As a consequence, these devices and infrastructures have begun to pervade our daily life, creating a new paradigm in the interaction between people and computing environments along the lines of that envisioned back in the day, and thus opening up the potential of many novel applications. For instance, the ubiquitous presence of computers allows people to carry with them only a minimal amount of computing hardware and software, depending on ambient computers to boost performance as needed. A smart phone may not have sufficient computation power to playback a high-definition movie but, rather than running the media playback software on a single device, one could look for available computers nearby and connect them together to constitute an ad-hoc system.
The software can then utilize the resources of all participating devices to accomplish the execution collaboratively. Such a system is unplanned and organized on a temporary basis, usually to execute a specific task. Another possible application is the timely information query. Even with sophisticated search engines available nowadays, the answers to some questions (e.g., “is the department store crowed now?” or “can someone take a snapshot of the car race now?”) are time-sensitive and may become less significant if they cannot be obtained immediately; only people who are currently near the store or the race track can provide the appropriate responses. Similarly, with the ubiquity of mobile network-connected devices, it is highly possible to find such people and thus applications requiring timely information become feasible.
However, the scale of ubiquitous computing is huge, and so is the need to enable interoperability among mobile devices and infrastructures. Thus, realizing a system for ubiquitous applications as described above may face challenges related to Dynamic computing environment which are open and dynamic; i.e., usage is not confined to a fixed location, and people carrying computers may join and leave the environment at will. Thus, the environment may change during the execution of an application, leading to problems such as resource variability, system errors, and changing requirements.
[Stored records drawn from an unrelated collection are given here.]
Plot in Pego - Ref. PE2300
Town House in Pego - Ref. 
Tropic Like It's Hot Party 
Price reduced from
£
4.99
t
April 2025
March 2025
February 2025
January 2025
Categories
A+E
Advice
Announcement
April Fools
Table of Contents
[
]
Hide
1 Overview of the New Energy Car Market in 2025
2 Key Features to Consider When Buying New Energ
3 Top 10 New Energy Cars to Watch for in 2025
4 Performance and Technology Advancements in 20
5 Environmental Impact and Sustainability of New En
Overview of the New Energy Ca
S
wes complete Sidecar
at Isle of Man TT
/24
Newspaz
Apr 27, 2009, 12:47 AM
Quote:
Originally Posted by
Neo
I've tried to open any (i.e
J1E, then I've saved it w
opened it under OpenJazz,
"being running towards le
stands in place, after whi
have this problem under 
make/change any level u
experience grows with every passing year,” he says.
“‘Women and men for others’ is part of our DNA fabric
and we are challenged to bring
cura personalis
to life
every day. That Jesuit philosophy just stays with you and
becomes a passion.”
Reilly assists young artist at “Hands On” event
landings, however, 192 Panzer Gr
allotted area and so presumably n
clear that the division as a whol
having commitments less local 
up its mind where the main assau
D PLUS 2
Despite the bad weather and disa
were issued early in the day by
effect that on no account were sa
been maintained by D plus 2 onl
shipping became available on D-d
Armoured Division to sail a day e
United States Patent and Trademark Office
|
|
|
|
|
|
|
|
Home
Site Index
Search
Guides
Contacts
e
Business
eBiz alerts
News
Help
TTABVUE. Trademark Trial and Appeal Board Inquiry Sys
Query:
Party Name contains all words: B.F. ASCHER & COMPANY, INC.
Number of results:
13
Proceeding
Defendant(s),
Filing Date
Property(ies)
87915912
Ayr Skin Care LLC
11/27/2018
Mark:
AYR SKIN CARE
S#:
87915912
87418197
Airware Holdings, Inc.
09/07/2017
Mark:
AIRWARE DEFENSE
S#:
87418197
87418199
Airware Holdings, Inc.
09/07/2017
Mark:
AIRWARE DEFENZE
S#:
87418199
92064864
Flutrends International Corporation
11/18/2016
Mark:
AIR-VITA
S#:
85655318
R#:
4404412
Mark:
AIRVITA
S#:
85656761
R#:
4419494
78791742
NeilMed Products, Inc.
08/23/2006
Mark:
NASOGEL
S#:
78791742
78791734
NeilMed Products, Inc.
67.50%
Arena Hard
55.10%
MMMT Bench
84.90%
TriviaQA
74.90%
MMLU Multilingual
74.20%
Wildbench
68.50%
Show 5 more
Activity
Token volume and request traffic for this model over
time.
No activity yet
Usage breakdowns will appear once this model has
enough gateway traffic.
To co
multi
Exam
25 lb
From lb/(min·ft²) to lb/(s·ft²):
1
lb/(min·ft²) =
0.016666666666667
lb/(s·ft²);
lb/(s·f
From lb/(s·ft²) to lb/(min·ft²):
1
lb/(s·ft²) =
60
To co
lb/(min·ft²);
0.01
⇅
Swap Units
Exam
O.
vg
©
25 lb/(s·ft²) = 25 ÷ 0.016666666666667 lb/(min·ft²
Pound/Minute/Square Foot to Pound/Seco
Another challenge is related to ¨Resources and information location¨. Dramatic improvements in the quality of and accessibility to networks makes it increasingly feasible to use collections of networked commodity devices as computational resources. Thus, the widespread use of dynamically-assembled collections of computers, located on local and even wide area networks, as powerful computational resources is becoming possible. For instance, a computational task might be initially mapped to available computers within a workgroup, but then extended or migrated to other resources provided by a commercial computational services provider because of changes in computational characteristics or resource availability. However, locating computational resources or information that are relevant to users’ interests can be challenging for ubiquitous computing since it needs to determine which resource is the best candidate at minimum cost given the heterogeneous, dynamic nature of the resources involved. For example, searching for devices to constitute an ad-hoc system, a good resource discovery mechanism may need to consider many factors including user interfaces, architectures, or physical locations to minimize the costs of interoperability among participants. In addition, it is preferable that all ad-hoc system participants be in geographic proximity to promote ease of interaction. It is also highly likely that people currently close to the store would have an answer to the query, “is the department store crowed now?”. Therefore, a range of physical locations must be incorporated within a resource discovery mechanism; e.g., routing mechanisms using geographic parameters such as Greedy Forwarding (GF) may be used to locate participants and initiate communication among them.
As mentioned earlier, the ubiquity of computers makes it possible to combine several resource-limited devices as an ad-hoc system to complete a complex computing task. Imagine a scenario in which a user watches a movie on his smart phone. Referring to the illustration below, to completely execute on the smart phone, the media player software needs to decoding the multimedia stream, output video and audio, and interact with the user. Due to limited computing capability, the performance or quality of the video and audio may be unacceptably poor. In addition, the small size of the phone may lead to an unpleasant interaction experience.
Alternatively, the user may search ambient devices for their hardware features. For example, he may find a TV for its big LCD display, a Hi-Fi audio system for its stereo sound quality, and a PC for its computing power. He can connect these devices together to form an ad-hoc system as shown in the illustration below. After the media player software is launched, the appropriate part of the code will be distributed to each device, i.e., the code for audio processing to the Hi-Fi audio system, the code for video processing to the TV, and the code for decoding the multimedia stream to the PC. As a consequence, instead of watching the movie on the smart phone, the user may enjoy the smoother movie on the ad-hoc system with a larger image on the TV and better sound from the Hi-Fi audio system. One challenge to realizing ad-hoc systems is the diversity of participating devices. It is impossible to know the performance of components on each device in advance to determine the appropriate component distribution. In the illustration below, before distributing the video processing component to the TV, one must first know if the TV has the appropriate resource for video processing. Such performance information can only be known after the ad-hoc system is formed. Manually probing the performance of each participating device is difficult for the average user, but the adaptive software framework, may provide a better solution to alleviate this configuration problem.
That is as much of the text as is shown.